PowerCorps and Mural Arts Helping Young People Thrive Amidst Multiple Tragedies to Participants


The Philadelphia Inquirer: Samantha Melamed - December 2, 2020


The sounds of North Philadelphia traffic faded as Michael Greene’s family made their way into Fairmount Park on a recent Saturday, gathering under a tree in a grove as hushed as the eye of a hurricane. They brought photos of Greene, a handful of balloons. As his kids ran around on the grass, his sister, parents, and other relatives played his favorite music, closed their eyes, and remembered.


The site, the newly dedicated PowerCorps Memorial Grove, is both a space for reflection and a reminder of the reality that jobs programs reaching at-risk and justice-system-involved young people are often doing life-or-death work.

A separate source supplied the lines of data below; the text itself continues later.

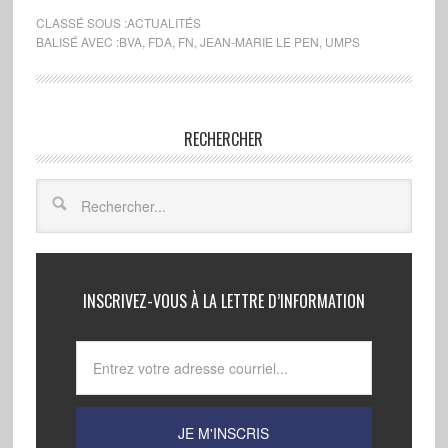
CLASSÉ SOUS :
ACTUALITÉS
BALISÉ AVEC :
BVA
,
FDA
,
FN
,
JEAN-MARIE LE PEN
,
UMPS
RECHERCHER
INSCRIVEZ-VOUS À LA LETTRE D’INFORMATION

The 7-year-old program lost six members in its first six years. “In the past 12 months, we doubled that number, primarily due to the increase in gun violence during the pandemic,” said Julia Hillengas, executive director of PowerCorpsPHL, an Americorps program that trains young people to work in fields like solar and green stormwater infrastructure. “We wanted to establish a space where people can come and step away from the stressors — whether it’s the pandemic, violence, or anything else.”


For programs trying to reach this demographic — who are often dealing with housing instability or homelessness, open criminal cases and probation requirements, deep poverty, domestic violence, and trauma— this year has been devastating.

In the past, programs like PowerCorpsPHL and Mural Arts’ Guild apprenticeship have documented extraordinary results: job placement rates upward of 80% (90% for PowerCorps) and recidivism rates as low as 8% (12% for Mural Arts). But they’re now contending with unprecedented obstacles: a pandemic that’s infecting and killing Black people in Pennsylvania at about twice the rate of everyone else; soaring gun violence that’s caused 345 deaths in Philly; and budget challenges that have sent them scrambling to avoid cuts at a time they believe they should be growing to keep pace with soaring need.

Given its projected $760 million budget shortfall, the city eliminated its Office of Workforce Development. It cut $1 million from PowerCorps’ budget, though this year grantors made up the difference. The Guild program, which Mural Arts executive director Jane Golden had hoped to scale up, instead cut back its slots for the coming year by at least 25%.